Your objective
Copy out each line of the material in which the word "věkem" appears.

Materials provided
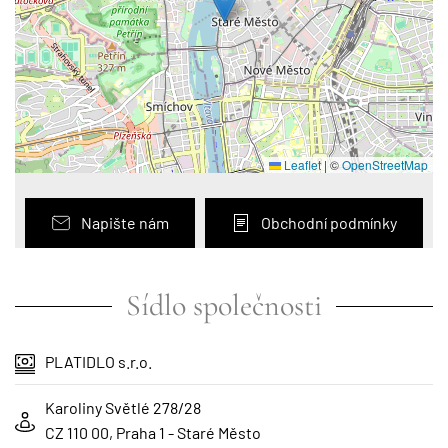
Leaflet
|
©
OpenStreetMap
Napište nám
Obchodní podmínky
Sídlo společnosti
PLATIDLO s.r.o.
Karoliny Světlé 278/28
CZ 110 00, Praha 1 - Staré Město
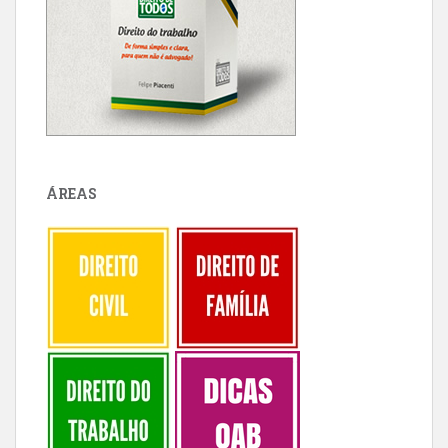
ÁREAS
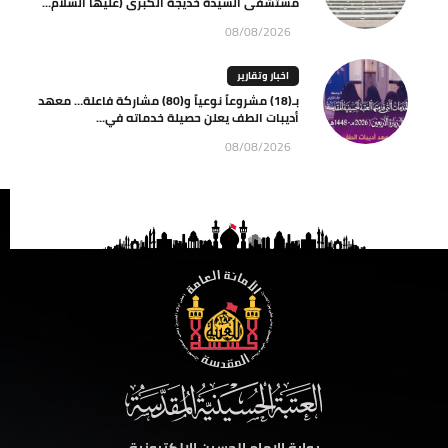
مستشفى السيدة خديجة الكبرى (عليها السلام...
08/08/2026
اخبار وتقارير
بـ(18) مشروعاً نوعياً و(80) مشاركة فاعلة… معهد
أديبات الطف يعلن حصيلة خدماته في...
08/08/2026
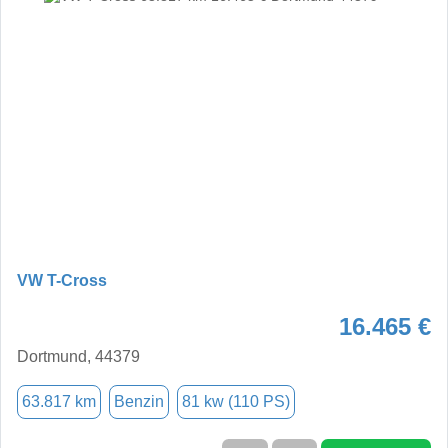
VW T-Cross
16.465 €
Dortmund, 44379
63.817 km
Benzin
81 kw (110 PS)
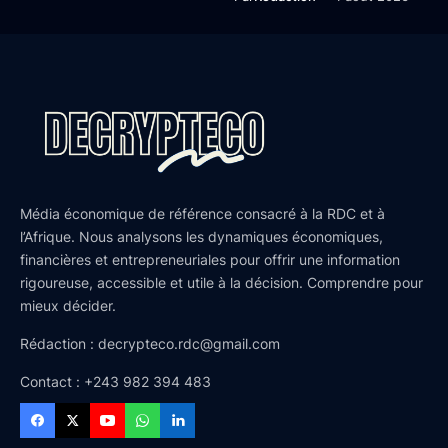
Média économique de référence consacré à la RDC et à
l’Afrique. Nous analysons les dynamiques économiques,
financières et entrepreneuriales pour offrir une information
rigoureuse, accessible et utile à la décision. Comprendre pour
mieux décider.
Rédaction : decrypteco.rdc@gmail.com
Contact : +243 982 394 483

* * *

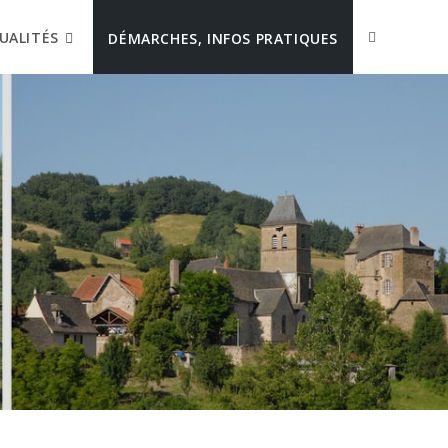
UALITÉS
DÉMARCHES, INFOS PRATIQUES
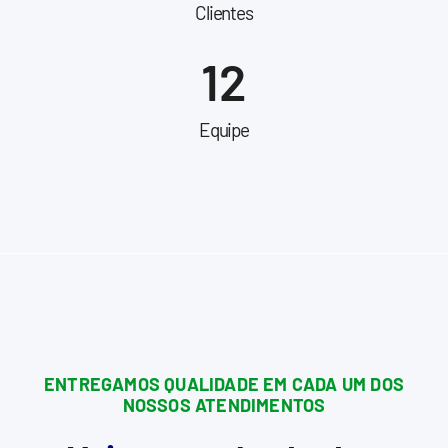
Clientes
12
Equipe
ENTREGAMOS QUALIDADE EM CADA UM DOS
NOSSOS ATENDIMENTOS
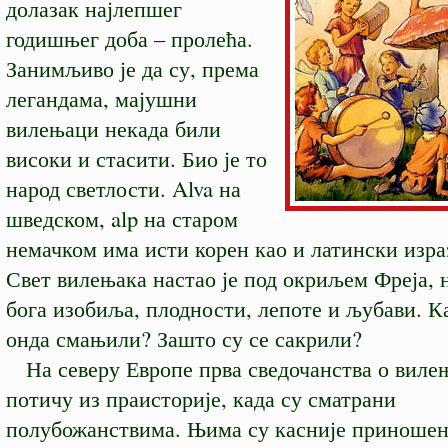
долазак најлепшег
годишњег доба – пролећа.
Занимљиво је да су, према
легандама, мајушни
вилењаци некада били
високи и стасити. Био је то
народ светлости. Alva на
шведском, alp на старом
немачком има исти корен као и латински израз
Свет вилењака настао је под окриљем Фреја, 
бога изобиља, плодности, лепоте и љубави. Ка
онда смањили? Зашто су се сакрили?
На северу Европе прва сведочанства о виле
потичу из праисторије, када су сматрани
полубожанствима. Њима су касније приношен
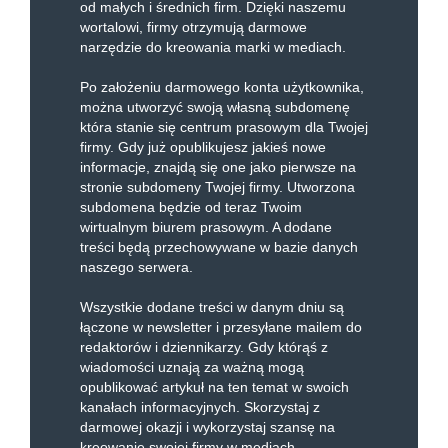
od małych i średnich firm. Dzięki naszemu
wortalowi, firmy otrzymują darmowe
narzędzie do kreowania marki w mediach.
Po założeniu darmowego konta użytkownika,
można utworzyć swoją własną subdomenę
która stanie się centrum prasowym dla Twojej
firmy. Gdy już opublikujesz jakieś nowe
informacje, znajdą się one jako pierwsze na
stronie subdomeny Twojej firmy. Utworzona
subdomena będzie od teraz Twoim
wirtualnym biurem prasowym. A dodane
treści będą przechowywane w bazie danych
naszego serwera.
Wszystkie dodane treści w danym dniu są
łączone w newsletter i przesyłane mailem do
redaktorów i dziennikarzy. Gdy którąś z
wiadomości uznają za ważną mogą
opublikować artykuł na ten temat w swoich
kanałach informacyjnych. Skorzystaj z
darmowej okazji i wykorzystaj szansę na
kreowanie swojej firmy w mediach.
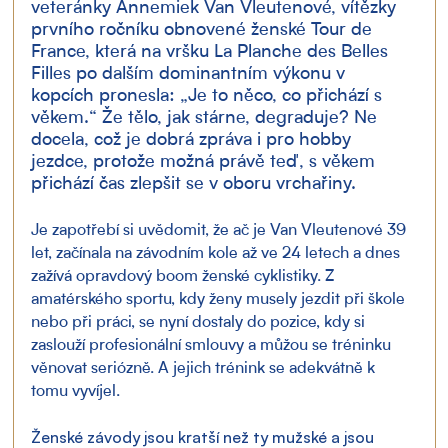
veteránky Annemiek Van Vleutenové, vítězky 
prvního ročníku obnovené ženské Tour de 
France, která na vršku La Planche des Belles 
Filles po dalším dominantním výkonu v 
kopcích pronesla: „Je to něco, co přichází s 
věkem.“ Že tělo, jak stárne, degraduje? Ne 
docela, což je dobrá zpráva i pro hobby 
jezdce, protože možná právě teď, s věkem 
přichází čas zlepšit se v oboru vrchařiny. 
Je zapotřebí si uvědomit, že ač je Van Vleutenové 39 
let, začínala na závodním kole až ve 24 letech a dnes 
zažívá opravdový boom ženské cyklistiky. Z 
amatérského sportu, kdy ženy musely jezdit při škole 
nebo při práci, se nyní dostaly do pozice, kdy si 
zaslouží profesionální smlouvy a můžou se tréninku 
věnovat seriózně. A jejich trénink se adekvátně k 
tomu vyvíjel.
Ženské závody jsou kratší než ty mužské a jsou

Task output
věkem.“ Že tělo, jak stárne, degraduje? Ne 
jezdce, protože možná právě teď, s věkem 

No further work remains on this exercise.